Problem to solve -
The stretch from the line with "卡瑞拉酒莊(Calera Wines)" through the line with "Trading-Strategie" in the records below: write it out exactly, and nothing else.

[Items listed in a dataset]
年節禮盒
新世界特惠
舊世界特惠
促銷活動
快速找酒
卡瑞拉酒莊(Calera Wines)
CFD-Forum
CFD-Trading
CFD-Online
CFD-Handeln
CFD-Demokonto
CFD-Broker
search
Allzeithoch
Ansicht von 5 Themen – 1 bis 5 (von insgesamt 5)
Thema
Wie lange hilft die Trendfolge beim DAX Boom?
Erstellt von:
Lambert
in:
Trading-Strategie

---

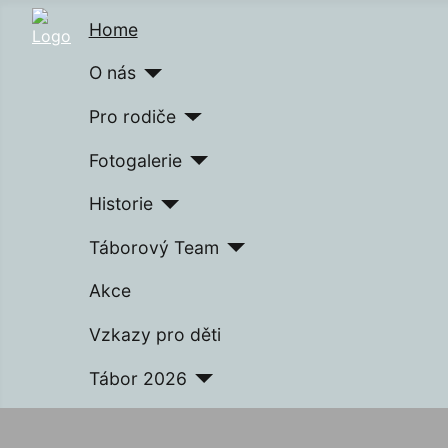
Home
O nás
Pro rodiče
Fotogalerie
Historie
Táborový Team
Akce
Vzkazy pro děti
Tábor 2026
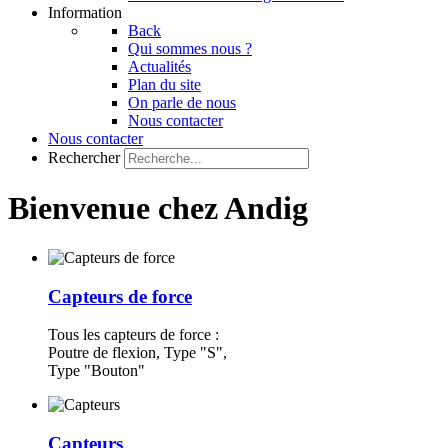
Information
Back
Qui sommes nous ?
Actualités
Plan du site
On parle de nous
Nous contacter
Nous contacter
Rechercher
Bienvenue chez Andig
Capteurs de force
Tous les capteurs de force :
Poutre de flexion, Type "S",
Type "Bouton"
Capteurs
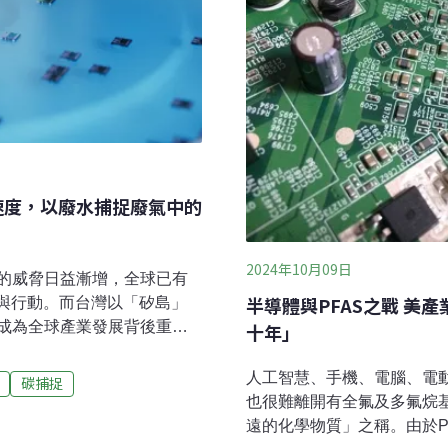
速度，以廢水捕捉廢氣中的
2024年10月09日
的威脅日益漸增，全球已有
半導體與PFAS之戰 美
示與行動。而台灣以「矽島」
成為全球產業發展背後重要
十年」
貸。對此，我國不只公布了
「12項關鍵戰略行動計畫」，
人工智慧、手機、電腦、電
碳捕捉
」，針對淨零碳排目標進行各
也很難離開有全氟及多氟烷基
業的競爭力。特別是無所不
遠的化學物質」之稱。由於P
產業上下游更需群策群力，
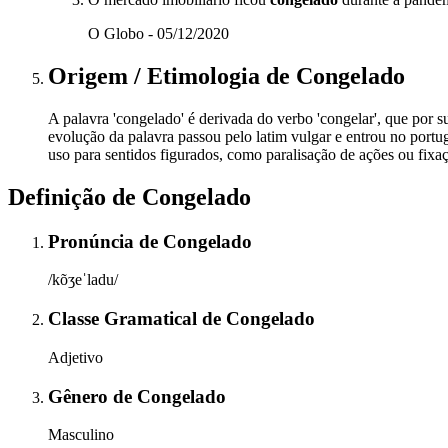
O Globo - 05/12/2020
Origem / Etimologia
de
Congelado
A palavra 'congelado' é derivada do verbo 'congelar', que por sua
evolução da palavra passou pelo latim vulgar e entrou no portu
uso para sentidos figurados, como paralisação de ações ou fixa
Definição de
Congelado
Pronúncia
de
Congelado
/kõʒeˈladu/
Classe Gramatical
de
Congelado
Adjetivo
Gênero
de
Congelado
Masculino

Written answer -
卡瑞拉酒莊(Calera Wines)
CFD-Forum
CFD-Trading
CFD-Online
CFD-Handeln
CFD-Demokonto
CFD-Broker
search
Allzeithoch
Ansicht von 5 Themen – 1 bis 5 (von insgesamt 5)
Thema
Wie lange hilft die Trendfolge beim DAX Boom?
Erstellt von:
Lambert
in:
Trading-Strategie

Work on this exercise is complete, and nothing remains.